| WORK ORDER |
The answer must be an exact transcription of the lines below from the first through the one containing "This website uses", with the pictures left out; please add nothing else.

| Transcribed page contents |
"""
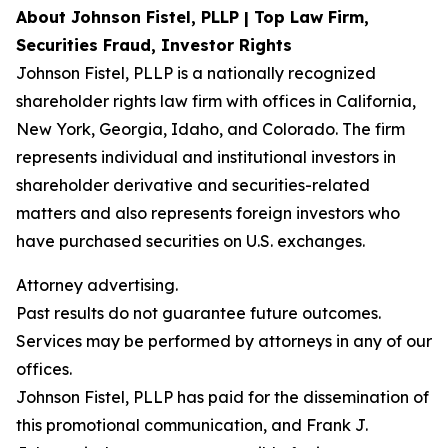
About Johnson Fistel, PLLP | Top Law Firm,
Securities Fraud, Investor Rights
Johnson Fistel, PLLP is a nationally recognized
shareholder rights law firm with offices in California,
New York, Georgia, Idaho, and Colorado. The firm
represents individual and institutional investors in
shareholder derivative and securities-related
matters and also represents foreign investors who
have purchased securities on U.S. exchanges.
Attorney advertising.
Past results do not guarantee future outcomes.
Services may be performed by attorneys in any of our
offices.
Johnson Fistel, PLLP has paid for the dissemination of
this promotional communication, and Frank J.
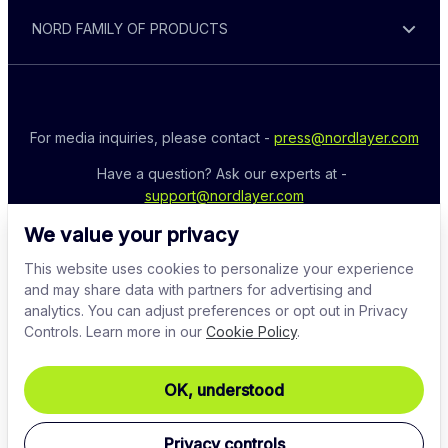
NORD FAMILY OF PRODUCTS
For media inquiries, please contact - 
press@nordlayer.com
Have a question? Ask our experts at - 
support@nordlayer.com
We value your privacy
This website uses cookies to personalize your experience
and may share data with partners for advertising and
analytics. You can adjust preferences or opt out in Privacy
Controls. Learn more in our
Cookie Policy
.
OK, understood
© 2026 Nord Security. All rights reserved
Privacy controls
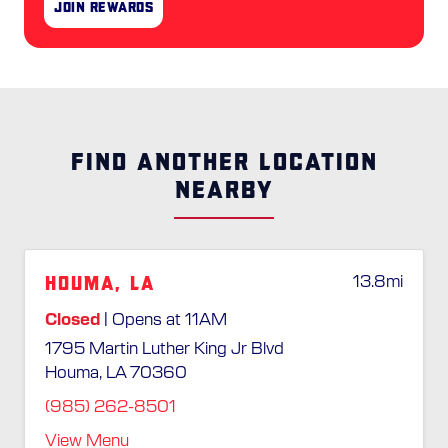
Join Rewards
FIND ANOTHER LOCATION
NEARBY
Houma, LA
13.8
mi
Closed
| Opens at 11AM
1795 Martin Luther King Jr Blvd
Houma, LA 70360
(985) 262-8501
View Menu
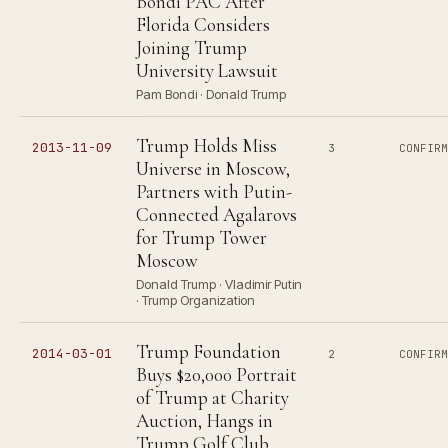
Bondi PAC After
Florida Considers
Joining Trump
University Lawsuit
Pam Bondi · Donald Trump
Trump Holds Miss
2013-11-09
3
CONFIR
Universe in Moscow,
Partners with Putin-
Connected Agalarovs
for Trump Tower
Moscow
Donald Trump · Vladimir Putin
· Trump Organization
Trump Foundation
2014-03-01
2
CONFIR
Buys $20,000 Portrait
of Trump at Charity
Auction, Hangs in
Trump Golf Club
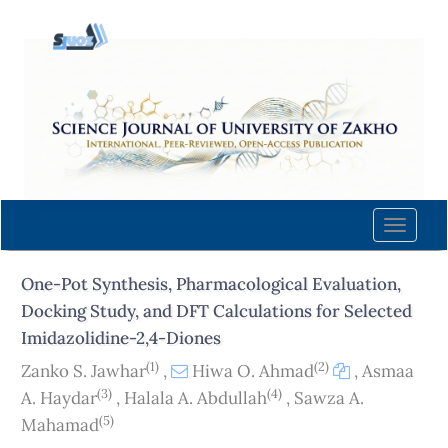
Quick
jump
to
page
content
Main
Navigation
Main
Content
Toggle
Sidebar
naviga
One-Pot Synthesis, Pharmacological Evaluation,
Docking Study, and DFT Calculations for Selected
Imidazolidine-2,4-Diones
(1)
(2)
Zanko S. Jawhar
,
Hiwa O. Ahmad
,
Asmaa
(3)
(4)
A. Haydar
,
Halala A. Abdullah
,
Sawza A.
(5)
Mahamad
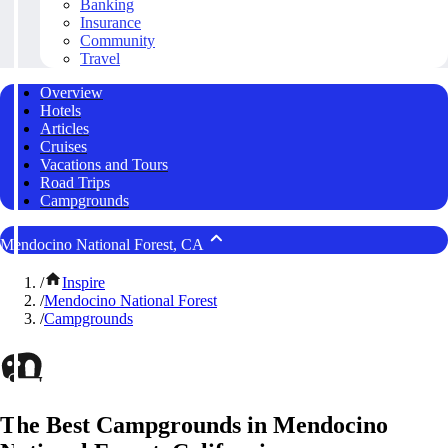
Banking
Insurance
Community
Travel
Overview
Hotels
Articles
Cruises
Vacations and Tours
Road Trips
Campgrounds
Mendocino National Forest, CA
/
Inspire
/
Mendocino National Forest
/
Campgrounds
The Best Campgrounds in Mendocino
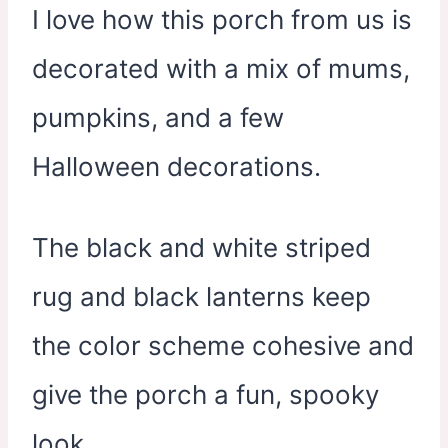
I love how this porch from us is
decorated with a mix of mums,
pumpkins, and a few
Halloween decorations.
The black and white striped
rug and black lanterns keep
the color scheme cohesive and
give the porch a fun, spooky
look.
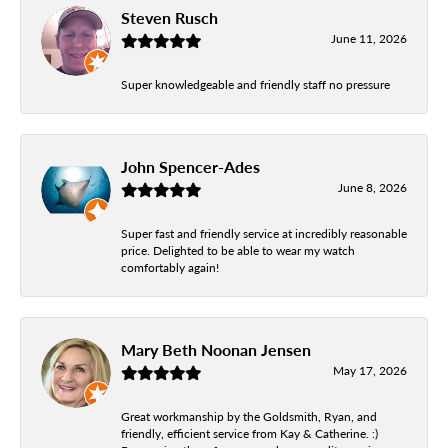
Steven Rusch
June 11, 2026
Super knowledgeable and friendly staff no pressure
John Spencer-Ades
June 8, 2026
Super fast and friendly service at incredibly reasonable
price. Delighted to be able to wear my watch
comfortably again!
Mary Beth Noonan Jensen
May 17, 2026
Great workmanship by the Goldsmith, Ryan, and
friendly, efficient service from Kay & Catherine. :)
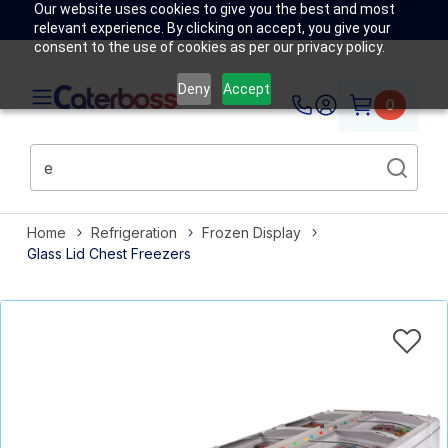
Our website uses cookies to give you the best and most
relevant experience. By clicking on accept, you give your
consent to the use of cookies as per our privacy policy.
Deny
Accept
0
Home
Refrigeration
Frozen Display
Glass Lid Chest Freezers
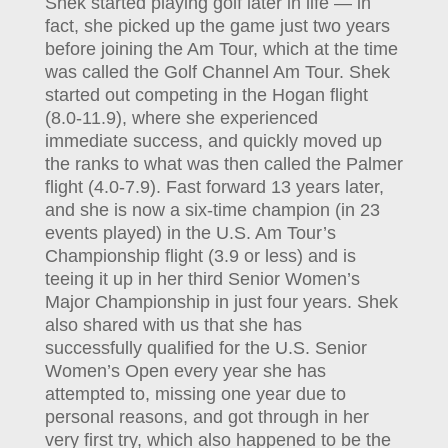
Shek started playing golf later in life — in
fact, she picked up the game just two years
before joining the Am Tour, which at the time
was called the Golf Channel Am Tour. Shek
started out competing in the Hogan flight
(8.0-11.9), where she experienced
immediate success, and quickly moved up
the ranks to what was then called the Palmer
flight (4.0-7.9). Fast forward 13 years later,
and she is now a six-time champion (in 23
events played) in the U.S. Am Tour’s
Championship flight (3.9 or less) and is
teeing it up in her third Senior Women’s
Major Championship in just four years. Shek
also shared with us that she has
successfully qualified for the U.S. Senior
Women’s Open every year she has
attempted to, missing one year due to
personal reasons, and got through in her
very first try, which also happened to be the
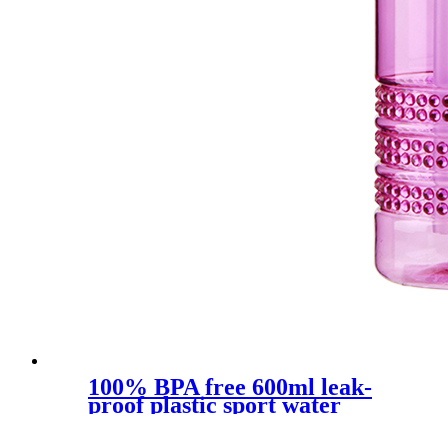
100% BPA free 600ml leak-
proof plastic sport water
bottle with straw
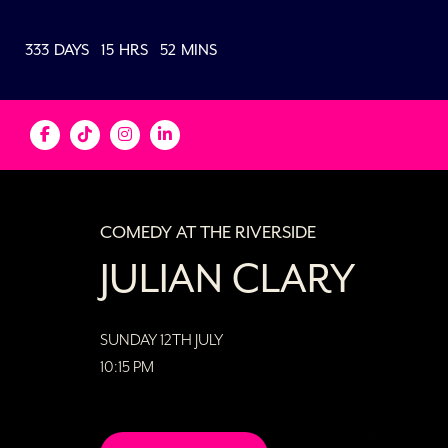
333
DAYS
15
HRS
52
MINS
COMEDY AT THE RIVERSIDE
JULIAN CLARY
SUNDAY 12TH JULY
10:15 PM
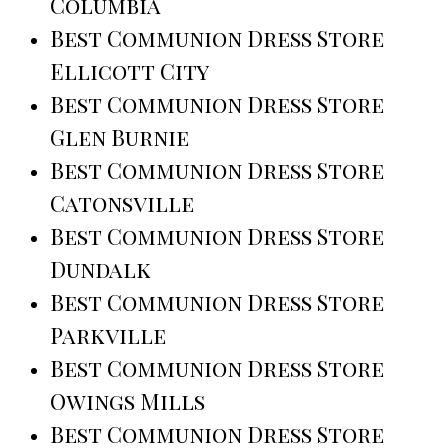
Columbia
Best Communion Dress Store
Ellicott City
Best Communion Dress Store
Glen Burnie
Best Communion Dress Store
Catonsville
Best Communion Dress Store
Dundalk
Best Communion Dress Store
Parkville
Best Communion Dress Store
Owings Mills
Best Communion Dress Store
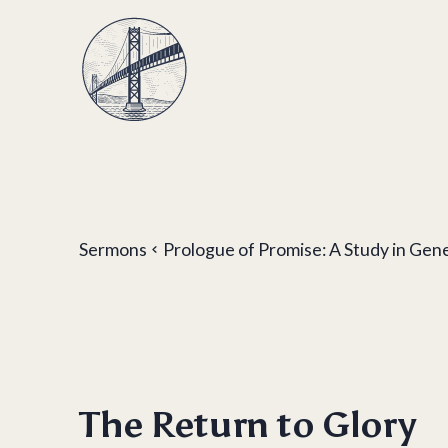
Sermons
Prologue of Promise: A Study in Gen
The Return to Glory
"""
| ANSWER BOX |
About Johnson Fistel, PLLP | Top Law Firm,
Securities Fraud, Investor Rights
Johnson Fistel, PLLP is a nationally recognized
shareholder rights law firm with offices in California,
New York, Georgia, Idaho, and Colorado. The firm
represents individual and institutional investors in
shareholder derivative and securities-related
matters and also represents foreign investors who
have purchased securities on U.S. exchanges.
Attorney advertising.
Past results do not guarantee future outcomes.
Services may be performed by attorneys in any of our
offices.
Johnson Fistel, PLLP has paid for the dissemination of
this promotional communication, and Frank J.
NORD FAMILY OF PRODUCTS
For media inquiries, please contact - 
press@nordlayer.com
Have a question? Ask our experts at - 
support@nordlayer.com
We value your privacy
This website uses cookies to personalize your experience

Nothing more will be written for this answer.